Essi promuovono la realizzazione di una Esposizione Nazionale nel 1891 e la partecipazione della coppia Ragusa-Kiyohara a tale evento porta loro grande prestigio nell’ambito artistico della città. O ’Tama, in particolare, espone tre dei suoi dipinti: La Notte dell’Ascensione, Villa Giulia ed Ho preso il volo!, ottenendo per quest’ultimo una medaglia d’argento.
Il prestigio ottenuto durante l’Esposizione Nazionale di Palermo del 1891-92 fa di lei l’artista più ricercata ed in voga fra i nobili e le famiglie borghesi di Palermo: i Florio, i Whitaker ed i Principi di Scalea. Quando nel 1894 viene abolita la sezione femminile dell’Istituto d’arte, per aiutare il marito a sanare i suoi debiti, O’ Tama inizia, quindi, a dare lezioni ad allievi ed allieve della ricca borghesia palermitana.

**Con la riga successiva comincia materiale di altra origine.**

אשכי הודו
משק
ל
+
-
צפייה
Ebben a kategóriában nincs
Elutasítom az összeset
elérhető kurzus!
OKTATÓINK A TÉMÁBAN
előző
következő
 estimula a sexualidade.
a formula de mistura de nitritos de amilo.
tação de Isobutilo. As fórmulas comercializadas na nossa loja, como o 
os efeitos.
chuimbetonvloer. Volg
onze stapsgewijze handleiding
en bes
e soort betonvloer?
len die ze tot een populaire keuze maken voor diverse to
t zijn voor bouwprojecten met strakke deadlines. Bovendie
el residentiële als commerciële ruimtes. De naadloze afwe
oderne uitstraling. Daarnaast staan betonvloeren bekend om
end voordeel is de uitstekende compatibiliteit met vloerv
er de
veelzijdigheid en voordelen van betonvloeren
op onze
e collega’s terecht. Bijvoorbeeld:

Cospicue sono le commissioni che riceve in questo periodo: dipinti ad olio, acquerelli, arte applicata (paraventi, coperte dipinte in seta, cuscini, ventagli e pannelli decorativi.) e decorazioni d’ambiente, come il grande affresco con Il trionfo di Bacco sul soffitto della sala da ballo di Palazzo Naselli o gli splendidi affreschi trompe-l’oeil di Villa Guzzardi – Majo.
Nel 1898 il Ministero destituisce Vincenzo Ragusa dall’incarico di Direttore della scuola da lui fondata e la scuola viene definitivamente soppressa nel 1905. O’ Tama, delusa e stanca, decide quindi di allontanarsi dall’alta società, e si ritira dalla vita pubblica per passare con il marito i giorni della sua vecchiaia. Nonostante tutto, però, la coppia non abbandona il proprio impegno nella Legazione della croce verde.

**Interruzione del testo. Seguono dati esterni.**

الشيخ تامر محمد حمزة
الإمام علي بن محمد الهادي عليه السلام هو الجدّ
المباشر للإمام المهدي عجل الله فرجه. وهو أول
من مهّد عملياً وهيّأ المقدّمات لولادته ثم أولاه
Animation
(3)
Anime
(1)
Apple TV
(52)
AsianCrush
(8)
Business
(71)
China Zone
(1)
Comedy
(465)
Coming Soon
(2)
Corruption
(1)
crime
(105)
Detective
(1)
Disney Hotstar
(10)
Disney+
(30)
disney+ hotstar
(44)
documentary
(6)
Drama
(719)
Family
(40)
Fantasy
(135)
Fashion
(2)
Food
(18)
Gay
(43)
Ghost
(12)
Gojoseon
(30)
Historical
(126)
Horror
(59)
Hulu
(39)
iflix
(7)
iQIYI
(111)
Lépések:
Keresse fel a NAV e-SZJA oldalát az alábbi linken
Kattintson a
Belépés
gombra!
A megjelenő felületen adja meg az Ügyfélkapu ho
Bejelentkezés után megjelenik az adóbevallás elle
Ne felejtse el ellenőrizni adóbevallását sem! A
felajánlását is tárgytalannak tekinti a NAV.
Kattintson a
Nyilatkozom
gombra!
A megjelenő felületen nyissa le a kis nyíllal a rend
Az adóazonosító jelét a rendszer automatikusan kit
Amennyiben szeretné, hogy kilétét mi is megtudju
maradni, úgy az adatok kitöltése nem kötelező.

Così, nel 1908, quando la Sicilia è scossa dal devastante terremoto dello Stretto di Messina, i coniugi Ragusa non esitano a offrire il proprio aiuto. In quell’occasione, O’ Tama partecipa così vivamente a quell’immane tragedia da immortalare in tre acquerelli la devastazione e le macerie in cui soccombe la città di Messina.

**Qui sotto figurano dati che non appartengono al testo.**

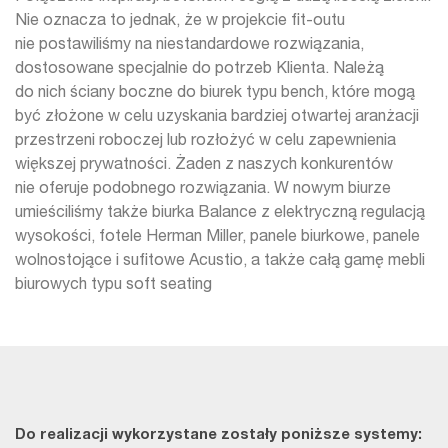
Nie oznacza to jednak, że w projekcie fit-outu
nie postawiliśmy na niestandardowe rozwiązania,
dostosowane specjalnie do potrzeb Klienta. Należą
do nich ściany boczne do biurek typu bench, które mogą
być złożone w celu uzyskania bardziej otwartej aranżacji
przestrzeni roboczej lub rozłożyć w celu zapewnienia
większej prywatności. Żaden z naszych konkurentów
nie oferuje podobnego rozwiązania. W nowym biurze
umieściliśmy także biurka Balance z elektryczną regulacją
wysokości, fotele Herman Miller, panele biurkowe, panele
wolnostojące i sufitowe Acustio, a także całą gamę mebli
biurowych typu soft seating
Do realizacji wykorzystane zostały poniższe systemy: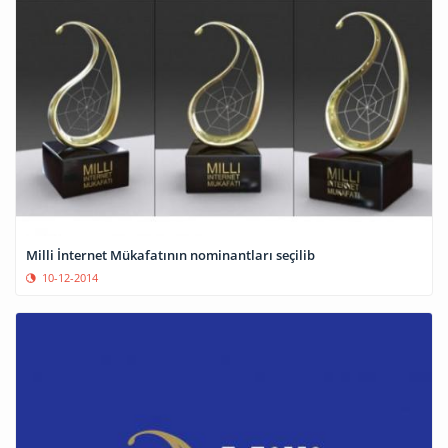
Milli İnternet Mükafatının nominantları seçilib
10-12-2014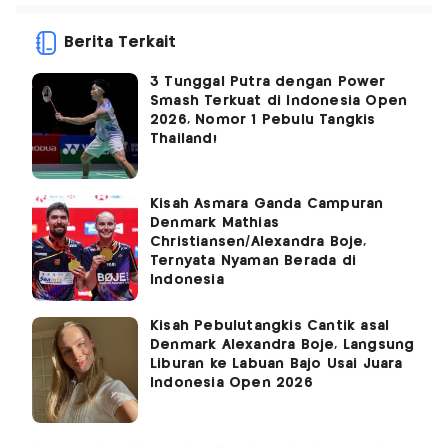
Berita Terkait
3 Tunggal Putra dengan Power
Smash Terkuat di Indonesia Open
2026, Nomor 1 Pebulu Tangkis
Thailand!
Kisah Asmara Ganda Campuran
Denmark Mathias
Christiansen/Alexandra Boje,
Ternyata Nyaman Berada di
Indonesia
Kisah Pebulutangkis Cantik asal
Denmark Alexandra Boje, Langsung
Liburan ke Labuan Bajo Usai Juara
Indonesia Open 2026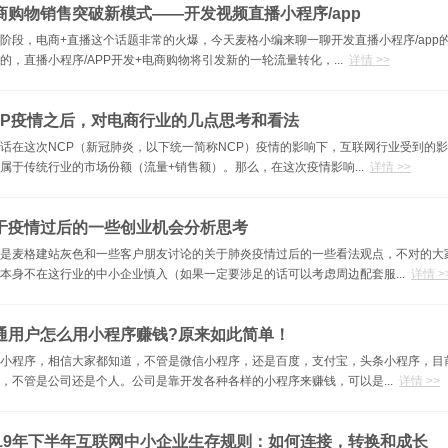
商购物销售突破新模式——开发视频直播小程序/app
阶段，电商+直播这个话题非常的火爆，今天麦格小编来聊一聊开发直播小程序/ap
的，直播小程序/APP开发+电商购物将引发新的一轮流量转化，...
详情 >>
CP疫情之后，对电商行业的几点思考和看法
话在这次NCP（新冠肺炎，以下统一简称NCP）疫情的影响下，互联网行业受到的
属于传统行业的市场份额（流量+销售额）。那么，在这次疫情影响...
详情 >>
于疫情过后的一些创业机会分析思考
是麦格建站灰色和一些客户朋友讨论的关于肺炎疫情过后的一些看法观点，不对的大
本身不在这行业的中小企业慎入（如果一定要涉足的话可以考虑周边配套服...
详情 >
通用户怎么用小程序赚钱?原来如此简单！
小程序，相信大家都知道，不管是微信小程序，还是百度，支付宝，头条小程序，目
，不管是公司还是个人。公司是靠开发各种各样的小程序来赚钱，可以是...
详情 >>
019年下半年互联网中小企业生存规则：如何连接，转换和成长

Arriva il 1927 e Vincenzo Ragusa muore. O’ Tama si isola in casa passando le giornate a dipingere o ad affrescare e ricamare. Vive completamente appartata, lontana dalle istanze futuriste e del liberty che allora approdano a Palermo, e non presta attenzione ad alcuna evoluzione dell’arte, del tutto rifugiata nel suo mondo pittorico che unisce l’impressionismo giapponese al naturalismo occidentale. Quando pensa di essere ormai sola al mondo, nel 1931 giunge a Palermo la pronipote Hatsue. Nel 1930 lo scrittore giapponese Kimura Ki, durante un viaggio in Italia, aveva infatti scoperto le opere di O’Tama e, affascinato da lei, al suo rientro in patria aveva inviato a Palermo il corrispondente in Italia di un noto giornale di Tokyo per raccogliere notizie con cui scrivere una biografia della pittrice. Tale biografia aveva portato alla ribalta in Giappone la figura di O’Tama Kiyohara, consacrandola come la prima pittrice giapponese a dipingere all’occidentale. Hatsue quindi cerca di convincere O’ Tama, diventata nel frattempo un’eroina in Giappone, a far ritorno a Tokyo, riuscendoci solo nel 1933, lo stesso anno in cui la sua biografia viene pubblicata.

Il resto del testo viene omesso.